[Page-level text extractions]
#####
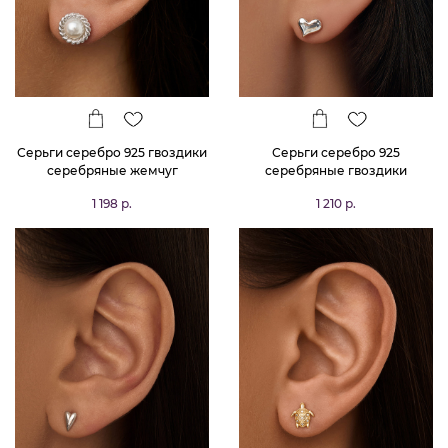
Серьги серебро 925 гвоздики
Серьги серебро 925
серебряные жемчуг
серебряные гвоздики
сердечки
1 198 р.
1 210 р.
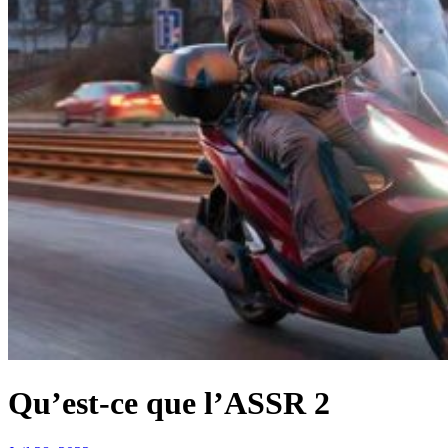
Qu’est-ce que l’ASSR 2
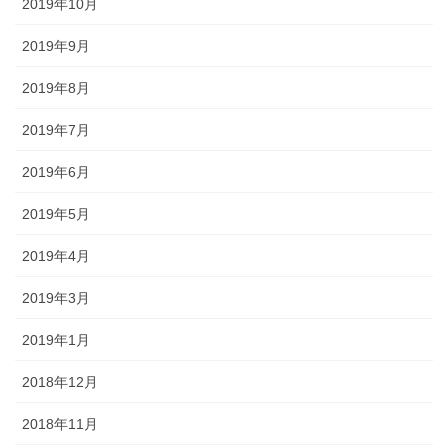
2019年10月
2019年9月
2019年8月
2019年7月
2019年6月
2019年5月
2019年4月
2019年3月
2019年1月
2018年12月
2018年11月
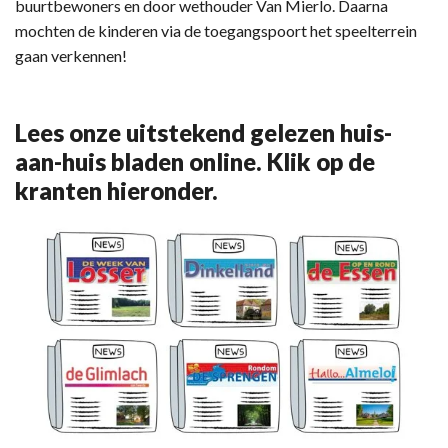
buurtbewoners en door wethouder Van Mierlo. Daarna
mochten de kinderen via de toegangspoort het speelterrein
gaan verkennen!
Lees onze uitstekend gelezen huis-
aan-huis bladen online. Klik op de
kranten hieronder.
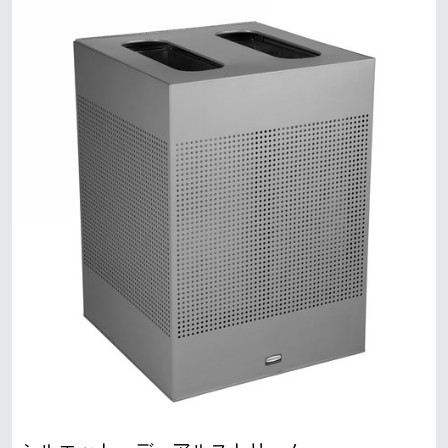
シンガポール
マレーシア
インドネシア
台湾（中国語）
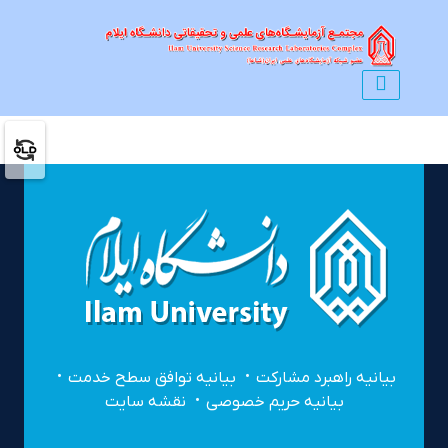
بیانیه راهبرد مشارکت
بیانیه توافق سطح خدمت
بیانیه حریم خصوصی
نقشه سایت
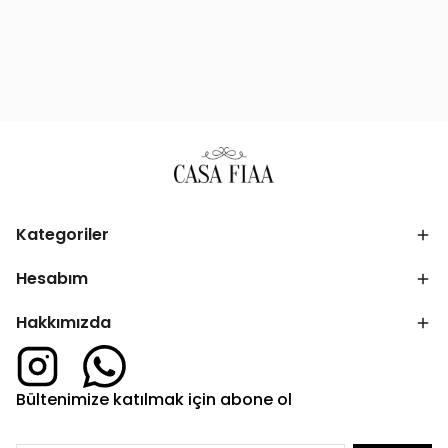
Kategoriler
Hesabım
Hakkımızda
Bültenimize katılmak için abone ol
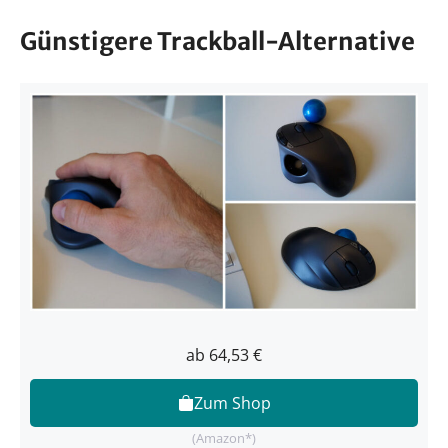
Günstigere Trackball-Alternative
ab 64,53 €
Zum Shop
(Amazon*)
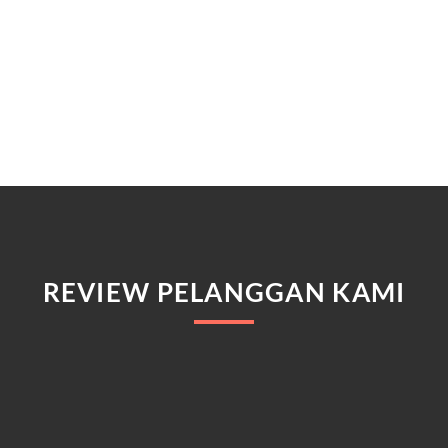
REVIEW PELANGGAN KAMI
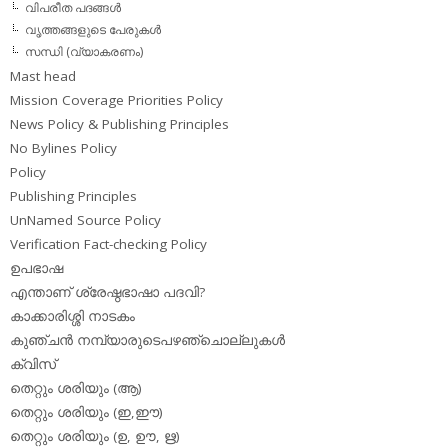
വിപരീത പദങ്ങള്‍
വൃത്തങ്ങളുടെ പേരുകള്‍
സന്ധി (വ്യാകരണം)
Mast head
Mission Coverage Priorities Policy
News Policy & Publishing Principles
No Bylines Policy
Policy
Publishing Principles
UnNamed Source Policy
Verification Fact-checking Policy
ഉപഭാഷ
എന്താണ് ശ്രേഷ്ഠഭാഷാ പദവി?
കാക്കാരിശ്ശി നാടകം
കുഞ്ചന്‍ നമ്പ്യാരുടെപഴഞ്ചൊല്ലുകള്‍
ക്വിസ്
തെറ്റും ശരിയും (ആ)
തെറ്റും ശരിയും (ഇ,ഈ)
തെറ്റും ശരിയും (ഉ, ഊ, ഋ)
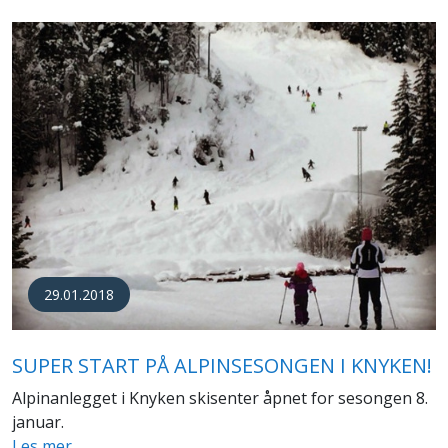
29.01.2018
SUPER START PÅ ALPINSESONGEN I KNYKEN!
Alpinanlegget i Knyken skisenter åpnet for sesongen 8.
januar.
Les mer…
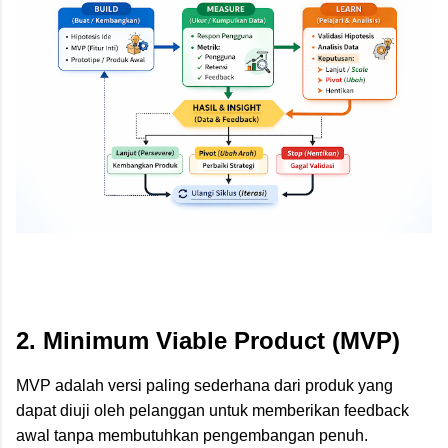
2. Minimum Viable Product (MVP)
MVP adalah versi paling sederhana dari produk yang
dapat diuji oleh pelanggan untuk memberikan feedback
awal tanpa membutuhkan pengembangan penuh.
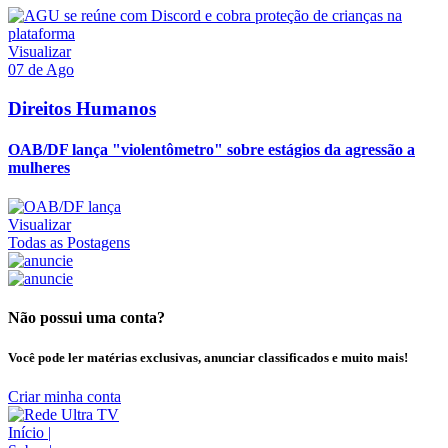
Visualizar
07 de Ago
Direitos Humanos
OAB/DF lança "violentômetro" sobre estágios da agressão a
mulheres
Visualizar
Todas as Postagens
Não possui uma conta?
Você pode ler matérias exclusivas, anunciar classificados e muito mais!
Criar minha conta
Início
|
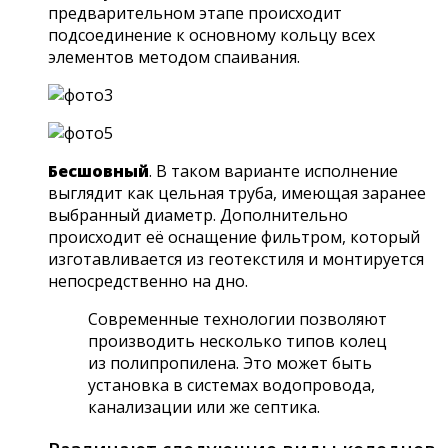
предварительном этапе происходит
подсоединение к основному кольцу всех
элементов методом спаивания.
Бесшовный
. В таком варианте исполнение
выглядит как цельная труба, имеющая заранее
выбранный диаметр. Дополнительно
происходит её оснащение фильтром, который
изготавливается из геотекстиля и монтируется
непосредственно на дно.
Современные технологии позволяют
производить несколько типов колец
из полипропилена. Это может быть
установка в системах водопровода,
канализации или же септика.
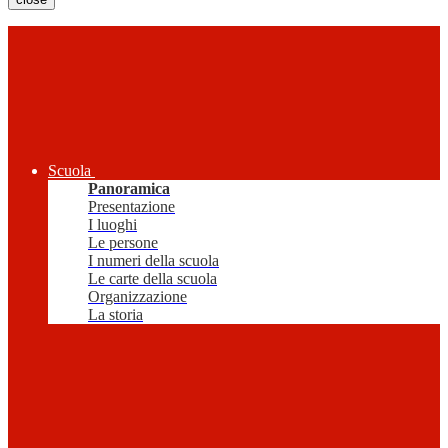
Scuola
Panoramica
Presentazione
I luoghi
Le persone
I numeri della scuola
Le carte della scuola
Organizzazione
La storia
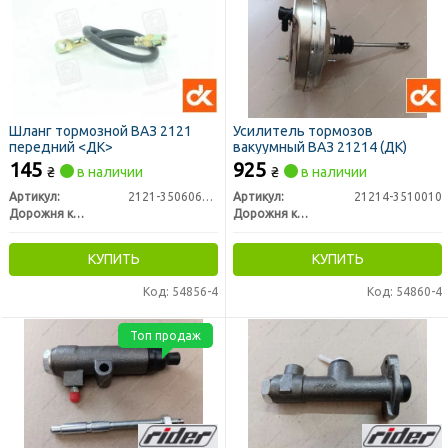
Шланг тормозной ВАЗ 2121
Усилитель тормозов
передний <ДК>
вакуумный ВАЗ 21214 (ДК)
145
925
₴
в наличии
₴
в наличии
Артикул:
2121-3506061-10
Артикул:
21214-3510010
Дорожня карта
Дорожня карта
КУПИТЬ
КУПИТЬ
Код: 54856-4
Код: 54860-4
Топ продаж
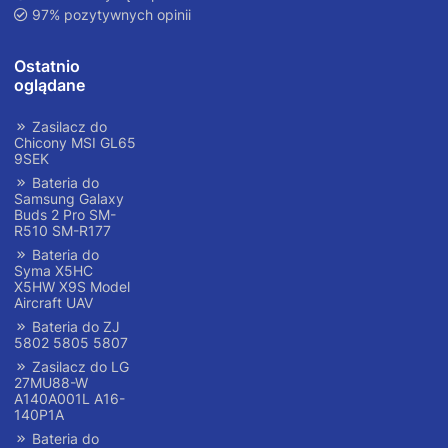
97% pozytywnych opinii
Ostatnio
oglądane
Zasilacz do
Chicony MSI GL65
9SEK
Bateria do
Samsung Galaxy
Buds 2 Pro SM-
R510 SM-R177
Bateria do
Syma X5HC
X5HW X9S Model
Aircraft UAV
Bateria do ZJ
5802 5805 5807
Zasilacz do LG
27MU88-W
A140A001L A16-
140P1A
Bateria do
#####
▶ _EXERCISE PROMPT_
Only the text of the entries belongs in the answer, copied exactly; the pictures stay out.

▶ _EXPECTED ANSWER_
Серьги серебро 925 гвоздики
Серьги серебро 925
серебряные жемчуг
серебряные гвоздики
сердечки
1 198 р.
1 210 р.
Qu’est-ce que l’ASSR 2
2019年10月
2019年9月
2019年8月
2019年7月
2019年6月
2019年5月
2019年4月
2019年3月
2019年1月
2018年12月
2018年11月
buurtbewoners en door wethouder Van Mierlo. Daarna
mochten de kinderen via de toegangspoort het speelterrein
gaan verkennen!
Lees onze uitstekend gelezen huis-
aan-huis bladen online. Klik op de
kranten hieronder.
シンガポール
マレーシア
インドネシア
台湾（中国語）
بیانیه راهبرد مشارکت
بیانیه توافق سطح خدمت
بیانیه حریم خصوصی
نقشه سایت
Kategoriler
Hesabım
Hakkımızda
Bültenimize katılmak için abone ol
Günstigere Trackball-Alternative
ab 64,53 €
Zum Shop
(Amazon*)
REVIEW PELANGGAN KAMI
വിപരീത പദങ്ങള്‍
വൃത്തങ്ങളുടെ പേരുകള്‍
സന്ധി (വ്യാകരണം)
Mast head
Mission Coverage Priorities Policy
News Policy & Publishing Principles
No Bylines Policy
Policy
Publishing Principles
UnNamed Source Policy
Verification Fact-checking Policy
ഉപഭാഷ
എന്താണ് ശ്രേഷ്ഠഭാഷാ പദവി?
കാക്കാരിശ്ശി നാടകം
കുഞ്ചന്‍ നമ്പ്യാരുടെപഴഞ്ചൊല്ലുകള്‍
ക്വിസ്
തെറ്റും ശരിയും (ആ)
തെറ്റും ശരിയും (ഇ,ഈ)
തെറ്റും ശരിയും (ഉ, ഊ, ഋ)
29.01.2018
SUPER START PÅ ALPINSESONGEN I KNYKEN!
Alpinanlegget i Knyken skisenter åpnet for sesongen 8.
januar.
Les mer…
2. Minimum Viable Product (MVP)
MVP adalah versi paling sederhana dari produk yang
dapat diuji oleh pelanggan untuk memberikan feedback
awal tanpa membutuhkan pengembangan penuh.
Visualizar
07 de Ago
Direitos Humanos
OAB/DF lança "violentômetro" sobre estágios da agressão a
mulheres
Visualizar
Todas as Postagens
Não possui uma conta?
Você pode ler matérias exclusivas, anunciar classificados e muito mais!
Criar minha conta
Início
|
предварительном этапе происходит
подсоединение к основному кольцу всех
элементов методом спаивания.
Бесшовный
. В таком варианте исполнение
выглядит как цельная труба, имеющая заранее
выбранный диаметр. Дополнительно
происходит её оснащение фильтром, который
изготавливается из геотекстиля и монтируется
непосредственно на дно.
Современные технологии позволяют
производить несколько типов колец
из полипропилена. Это может быть
установка в системах водопровода,
канализации или же септика.
Scuola
Panoramica
Presentazione
I luoghi
Le persone
I numeri della scuola
Le carte della scuola
Organizzazione
La storia
Шланг тормозной ВАЗ 2121
Усилитель тормозов
передний <ДК>
вакуумный ВАЗ 21214 (ДК)
145
925
₴
в наличии
₴
в наличии
Артикул:
2121-3506061-10
Артикул:
21214-3510010
Дорожня карта
Дорожня карта
КУПИТЬ
КУПИТЬ
Код: 54856-4
Код: 54860-4
Топ продаж
97% pozytywnych opinii
Ostatnio
oglądane
Zasilacz do
Chicony MSI GL65
9SEK
Bateria do
Samsung Galaxy
Buds 2 Pro SM-
R510 SM-R177
Bateria do
Syma X5HC
X5HW X9S Model
Aircraft UAV
Bateria do ZJ
5802 5805 5807
Zasilacz do LG
27MU88-W
A140A001L A16-
140P1A
Bateria do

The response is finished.